Students from the Global Health Institute class, traveling with Loew on weeklong field trips, have worked side by side with tribal youth to gather information for the health and nutrition project and to create videos.

Cali McAtee, a CALS biology major who went with Loew to Bad River in August, wrote in her journal about not only establishing close relationships with tribal young people, but also of gaining valuable insight into another culture. She recalls in her writings the feeling of traveling through a sea of rice at the edge of Lake Superior.

“I have seen a lot of wild rice in my life, but from far away. I probably assumed it was a field because you can’t really see the water in between,” wrote McAtee. “I liked hearing about the importance of rice to the Ojibwe because I don’t think I necessarily have anything as important or meaningful in my life as rice is to theirs.”

Loew has felt the power of story in her own life and in her own search for connections.

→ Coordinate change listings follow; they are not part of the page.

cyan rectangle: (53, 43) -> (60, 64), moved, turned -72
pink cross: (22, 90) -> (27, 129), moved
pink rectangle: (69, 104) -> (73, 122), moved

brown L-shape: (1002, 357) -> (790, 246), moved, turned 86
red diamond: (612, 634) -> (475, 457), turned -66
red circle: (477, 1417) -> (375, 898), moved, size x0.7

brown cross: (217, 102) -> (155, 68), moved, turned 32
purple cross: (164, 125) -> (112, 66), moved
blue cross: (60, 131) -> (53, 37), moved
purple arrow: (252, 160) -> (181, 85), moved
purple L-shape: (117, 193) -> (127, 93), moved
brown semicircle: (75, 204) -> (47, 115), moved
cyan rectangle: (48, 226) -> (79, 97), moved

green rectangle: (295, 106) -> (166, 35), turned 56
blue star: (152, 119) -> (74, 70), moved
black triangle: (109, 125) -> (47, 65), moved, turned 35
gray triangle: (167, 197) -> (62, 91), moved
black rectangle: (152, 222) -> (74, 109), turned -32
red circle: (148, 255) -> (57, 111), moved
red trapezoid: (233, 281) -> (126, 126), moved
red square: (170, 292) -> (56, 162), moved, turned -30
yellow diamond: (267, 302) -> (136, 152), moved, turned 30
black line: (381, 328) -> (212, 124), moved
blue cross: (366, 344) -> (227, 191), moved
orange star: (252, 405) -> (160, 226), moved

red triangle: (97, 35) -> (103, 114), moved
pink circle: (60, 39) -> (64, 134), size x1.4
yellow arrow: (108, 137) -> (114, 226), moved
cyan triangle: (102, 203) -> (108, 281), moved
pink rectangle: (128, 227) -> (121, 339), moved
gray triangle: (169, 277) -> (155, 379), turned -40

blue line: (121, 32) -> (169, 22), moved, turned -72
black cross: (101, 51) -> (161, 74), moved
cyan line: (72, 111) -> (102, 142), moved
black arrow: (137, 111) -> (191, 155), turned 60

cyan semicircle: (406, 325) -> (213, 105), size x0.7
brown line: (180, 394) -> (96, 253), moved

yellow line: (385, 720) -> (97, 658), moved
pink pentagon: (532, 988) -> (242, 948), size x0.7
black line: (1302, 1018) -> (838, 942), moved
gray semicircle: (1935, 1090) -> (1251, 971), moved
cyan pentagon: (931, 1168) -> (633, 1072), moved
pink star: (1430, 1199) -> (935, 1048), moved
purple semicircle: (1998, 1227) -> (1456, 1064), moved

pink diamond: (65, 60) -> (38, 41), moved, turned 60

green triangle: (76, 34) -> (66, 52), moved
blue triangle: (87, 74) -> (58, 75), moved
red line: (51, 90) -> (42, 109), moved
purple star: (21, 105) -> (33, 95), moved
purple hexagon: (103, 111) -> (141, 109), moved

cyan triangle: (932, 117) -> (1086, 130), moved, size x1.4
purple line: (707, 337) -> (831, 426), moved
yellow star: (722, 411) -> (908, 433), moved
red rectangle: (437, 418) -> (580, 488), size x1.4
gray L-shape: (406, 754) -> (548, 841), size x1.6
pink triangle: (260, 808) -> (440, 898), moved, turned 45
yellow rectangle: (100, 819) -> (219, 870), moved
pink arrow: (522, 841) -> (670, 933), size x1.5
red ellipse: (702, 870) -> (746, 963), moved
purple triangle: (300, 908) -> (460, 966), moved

Researching one of her books, Loew found herself reading the classic book Kitchi-Gami: Life Among the Lake Superior Ojibway, by Johann Georg Kohl. In the book she came across a story in which Kohl brings to life a meeting he had with a tribal elder.

That elder was none other than Loew’s great-great-grandfather, Loon’s Foot. Kohl wrote how, during his conversation with the old man, Loon’s Foot stepped back into his lodge and came out with a smoky, stained birchbark scroll. Unrolling it and speaking in French, Loon’s Foot showed Kohl the story of his family told on the scroll and the dots and lines that denoted the passing years and decades. The story reached back to the year 1142.

“Here I was just reading Kohl, and then holy smokes!” Loew recalls. “Not bad for an oral culture.”

Loew firmly believes it is possible to capture that same kind of magic today with new approaches to traditional storytelling.

Don Stanley has watched as Loew has found a way to navigate between two worlds—the quickly receding years of the elders and the fast-paced, media-rich present of the tribal young—to create a new way to tell and preserve story and tradition, and then apply their lessons to modern-day problems.

As an example, Stanley describes how, as part of the nutrition project, he has seen Loew work with Native middle school students, teaching them how to videotape an elder speaking about traditional foods and health. While Loew is helping the teens develop communication skills, she knows full well that she is also preserving the knowledge of that tribal elder for future generations.

No less an expert on Ojibwe tradition than tribal elder Joe Rose admires and respects Loew’s ability to bridge old and new worlds. He says that with the passing of the generation that experienced the assimilation policies of the boarding schools, it’s important that the young be able to hear the elders’ voices—to see their faces, lined and carrying the weight of the years, but still alive with the resilience and strength and wisdom of their ancient heritage.

“It is very important, since we do come from an oral culture,” Rose says of Loew’s task. “But you’ve heard the expression that a picture is worth a thousand words? Well, there’s truth in that, too.”
As for Loew, she says that the girl growing up in the Milwaukee projects has found her place.

“I’m doing what I was supposed to do,” Loew says. “I’m incredibly grateful that Don and I have found such a dedicated, caring community—our students, our volunteers, the Bad River kids and their families—with whom to pursue this work. They’re the ones who make it possible.”